Actually, for a 25' / 7m cable of 3/4" / 1cm Ø (000 AWG), the numbers are really impressive: a reel of 8" / 20 cm inner diameter, with a height of 4" / 10 cm, and an outer barrel of 8"1/2 / 21 cm is high enough! So far so good. It seems that the unit can be built really small actually. The inner reel (fixed part) of 4" / 20 cm Ø is big enough for the geared motor assembly and power supply. I will definately be building a prototype this week once at the parents' house. I already have a pair of 20 cm Ø plywood disks from my homemade bandsaw project (to be finished this week too!) so expect a new blog post on the matter rather soon.

Thanks for the discussion guys, all in all it looks like the project can be built really easily, fast and cheap.


----------



## roman (Sep 28, 2007)

if it aint broke don't fix it

if it u can buy it cheaper then you can make it

buy it

if u can make it cheaper then you can buy it

make it


----------



## roman (Sep 28, 2007)

i would personally rather go fishing then try and improve on several multi million dollar investments into your quest.

You have too much time but as above. There are way worse ways to spend time.

I envy you and commend you for the fortitude towards failure, lol

been there, done that

let me know how it turns out.


----------



## roman (Sep 28, 2007)

Not trying to be discouraging but really, I have seen stranger things and am a believer in the super natural world of possibilities but I, at the same time, believe in science, statistics, math, etc., ……….all calculated I would rather be with family and friends, put my investment into wood, take my tools, and put a smile on a face then face an eye sore I made

Go ahead

prove me wrong and you have my instant respect.

all things measured : ))


----------



## Sodabowski (Aug 23, 2010)

Well, do you have a TV? 

I don't. That's why I can spare some time for such things


----------



## Sodabowski (Aug 23, 2010)

By the way, obviously we can all buy things cheaper than if we did them ourselves. Let's speak out of the woodworking area: I can't post it as a project, but I'm gonna show you several leatherwork projects (shoes) I made for my girlfriend. She can buy them readymade, of course, but they're always a poor fit to her size, and don't last more than a few months to a bit more than a year (even though she takes care of her stuff). When I make them for her, they're a perfect fit, way more durable, handmade by myself with caring love, and all things "good karma"  Not necesarily cheaper (though in the case of the two pairs I'm about to show here, yes, way cheaper than the original models).

Lookit dis:









made after a model from UK store Barratts, who won't sell outside the UK. How to get them? easy, reuse an old sole and sew some leather with reinforcement banding inside two layers.

How about these:









Same as above, the model existed but the fit wasn't good (too narrow), so I used a very small (less than the surface of an A4 printer paper sheet) but wonderfully stained piece of leather, bought for less than one euro at my workplace (ask Mads), plus another piece for the suede backing (same price tag, 1€60 for both pieces of split leather), some strong but thin cotton trim (worth 3€), a few hours sewing while chatting around with the family on two weekends, and there you have it. Perfect every time.

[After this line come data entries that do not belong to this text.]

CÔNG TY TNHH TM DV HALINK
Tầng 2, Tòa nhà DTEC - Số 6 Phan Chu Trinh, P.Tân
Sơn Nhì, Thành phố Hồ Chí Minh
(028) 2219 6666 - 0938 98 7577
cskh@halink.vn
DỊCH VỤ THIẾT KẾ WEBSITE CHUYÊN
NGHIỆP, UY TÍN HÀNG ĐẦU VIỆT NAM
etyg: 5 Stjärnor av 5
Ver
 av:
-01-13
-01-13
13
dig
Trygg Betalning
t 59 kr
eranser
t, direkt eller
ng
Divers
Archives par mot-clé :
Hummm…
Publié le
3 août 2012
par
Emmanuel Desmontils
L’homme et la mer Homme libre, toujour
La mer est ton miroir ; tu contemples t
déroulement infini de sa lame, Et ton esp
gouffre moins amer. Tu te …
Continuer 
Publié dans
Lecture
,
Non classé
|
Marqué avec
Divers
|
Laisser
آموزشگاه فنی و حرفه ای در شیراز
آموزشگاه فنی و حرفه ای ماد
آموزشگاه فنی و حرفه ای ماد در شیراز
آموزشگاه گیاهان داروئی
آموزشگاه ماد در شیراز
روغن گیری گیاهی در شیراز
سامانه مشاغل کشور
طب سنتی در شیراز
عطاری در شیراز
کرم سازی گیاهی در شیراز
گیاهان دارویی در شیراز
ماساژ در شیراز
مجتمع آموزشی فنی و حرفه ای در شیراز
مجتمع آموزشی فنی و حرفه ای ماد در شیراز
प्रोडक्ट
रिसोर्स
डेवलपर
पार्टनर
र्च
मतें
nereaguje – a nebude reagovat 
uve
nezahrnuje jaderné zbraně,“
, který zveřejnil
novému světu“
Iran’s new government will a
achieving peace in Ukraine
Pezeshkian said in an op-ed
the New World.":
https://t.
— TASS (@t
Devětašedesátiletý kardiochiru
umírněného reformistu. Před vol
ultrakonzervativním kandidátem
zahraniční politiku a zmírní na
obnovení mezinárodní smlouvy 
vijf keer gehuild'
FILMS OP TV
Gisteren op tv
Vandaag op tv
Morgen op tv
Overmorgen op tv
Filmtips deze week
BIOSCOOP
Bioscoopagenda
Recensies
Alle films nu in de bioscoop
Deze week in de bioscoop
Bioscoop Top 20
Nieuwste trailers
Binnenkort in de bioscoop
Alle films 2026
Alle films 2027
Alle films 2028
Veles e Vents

*SO WHO'S WRONG NOW, HUH?* =P

all things measured


----------



## Sodabowski (Aug 23, 2010)

Anyway, mission of this post: accomplished!


----------



## roman (Sep 28, 2007)

No

You cannot always buy things cheaper then you can make them.

Thats why I'm employed.

Nice shoes but my feet would kill me of I had to wear them all day.


----------



## brtech (May 26, 2010)

Do you want to give us a clue how you will have a part that rotates, around which the cord is wound, without having some kind of "commutator" = a sliding electrical connection between the fixed part and the rotating part?

Power cord doesn't twist too well. You can't even wind it around an inside circular space with the free end coming out if the center - it will die a quick death from too much twist - unless the diameter is huge. Anything that winds it around a cylinder can work, no twist, but then you need a commutator.

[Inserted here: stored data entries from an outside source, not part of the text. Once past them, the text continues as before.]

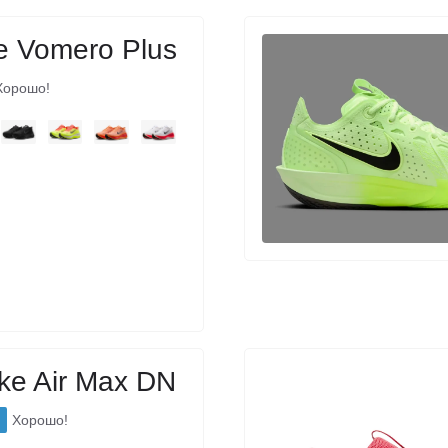
e Vomero Plus
Хорошо!
ke Air Max DN
Хорошо!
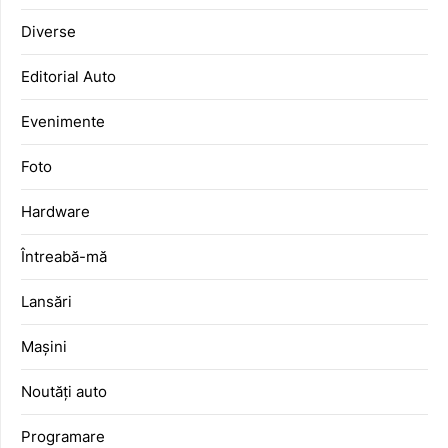
Diverse
Editorial Auto
Evenimente
Foto
Hardware
Întreabă-mă
Lansări
Mașini
Noutăți auto
Programare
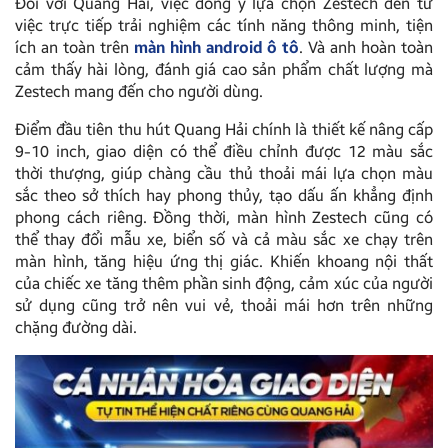
Đối với Quang Hải, việc đồng ý lựa chọn Zestech đến từ
việc trực tiếp trải nghiệm các tính năng thông minh, tiện
ích an toàn trên
màn hình android ô tô
. Và anh hoàn toàn
cảm thấy hài lòng, đánh giá cao sản phẩm chất lượng mà
Zestech mang đến cho người dùng.
Điểm đầu tiên thu hút Quang Hải chính là thiết kế nâng cấp
9-10 inch, giao diện có thể điều chỉnh được 12 màu sắc
thời thượng, giúp chàng cầu thủ thoải mái lựa chọn màu
sắc theo sở thích hay phong thủy, tạo dấu ấn khẳng định
phong cách riêng. Đồng thời, màn hình Zestech cũng có
thể thay đổi mẫu xe, biển số và cả màu sắc xe chạy trên
màn hình, tăng hiệu ứng thị giác. Khiến khoang nội thất
của chiếc xe tăng thêm phần sinh động, cảm xúc của người
sử dụng cũng trở nên vui vẻ, thoải mái hơn trên những
chặng đường dài.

If you could figure out how to wind a figure 8, you might have a chance. Even a collapsed figure 8, which is a loop twisted clockwise followed by a loop twisted counter clockwise, can work if the loops are, oh,maybe two thirds of a meter or so diameter. That's the best way to "coil" a power cord (or a long microphone cord or any other thick cord). You coil one loop clockwise, then twist your wrist under to coil one loop counterclockwise and repeat. Easier to show than to describe, but it works - you can hold the coiled cord in one hand, with one free end in the other and throw the coil out. It will uncoil straight.


----------



## Sodabowski (Aug 23, 2010)

@BR: check out the video here if not already done. It could clarify things a bit. The cord is stationary, wound around a central cylinder, which is held to the ceiling by a vertical rod/bar/whatev and through the center hole of a lazy susan bearing, and the rotating part is attached to the upper side of said bearing. Exactly like ceiling fans with lights under them. Or like the 2nd pictured fishing reels in the blog post.

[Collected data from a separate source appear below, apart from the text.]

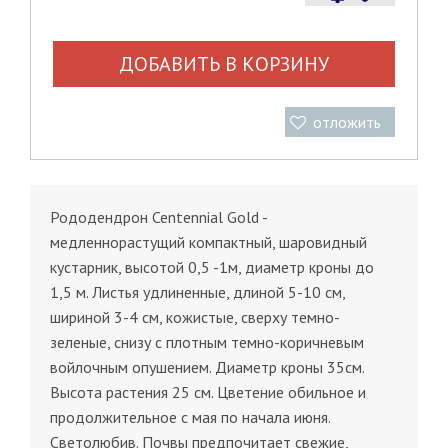
ДОБАВИТЬ В КОРЗИНУ
отложить
Рододендрон Centennial Gold -
медленнорастущий компактный, шаровидный
кустарник, высотой 0,5 -1м, диаметр кроны до
1,5 м. Листья удлиненные, длиной 5-10 см,
шириной 3-4 см, кожистые, сверху темно-
зеленые, снизу с плотным темно-коричневым
войлочным опушением. Диаметр кроны 35см.
Высота растения 25 см. Цветение обильное и
продолжительное с мая по начала июня.
Светолюбив. Почвы предпочитает свежие,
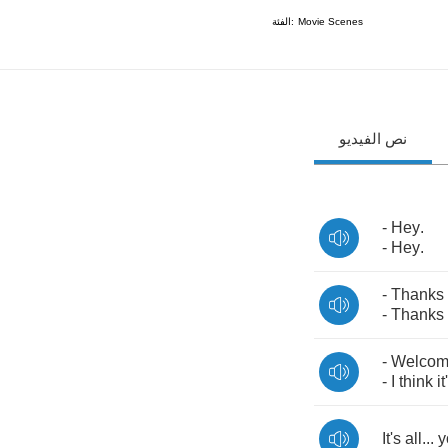
الفئة:
Movie Scenes
نص الفيديو
-
Hey
.
-
Hey
.
-
Thanks
-
Thanks
-
Welco
-
I
think
it
It's
all
...
y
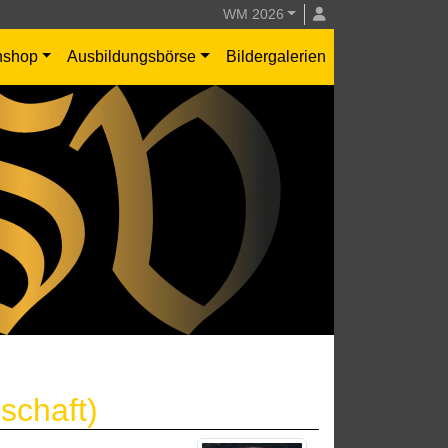
WM 2026
nshop
Ausbildungsbörse
Bildergalerien
schaft)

Anyway it will all become clear with the prototype once I get at the parents' place and into my shop!


----------



## brtech (May 26, 2010)

Don't think it will work. Every rotation of the cylinder will twist the free end a complete revolution. When you unwind, it will untwist, but the wire can't take that twisting.


----------



## MrRon (Jul 9, 2009)

Vacumn cleaners use retractable cords. Check out how they work. Maybe you can use the rewind mechanism from an old VC. The wire size used on VC's is around #16 or 18 which would be a bit small for large power tools. Just remove the male plug and replace it with a female. Also check this out http://www.mcmaster.com/#extension-cord-reels/=inv9qx Cost: only $43.


----------



## MrRon (Jul 9, 2009)

Mr Moron, It is not a question of cheaper to buy or make. People make things and usually spend more making it for different reasons. One is the pleasure you get from making something yourself. Another is, you can get better quality if it is handmade. This is not a "one size fits all" world.


----------



## chrisstef (Mar 3, 2010)

As usual Soda this is wayyyy over my head but im so along for the ride. Custom Pro-modifications!


----------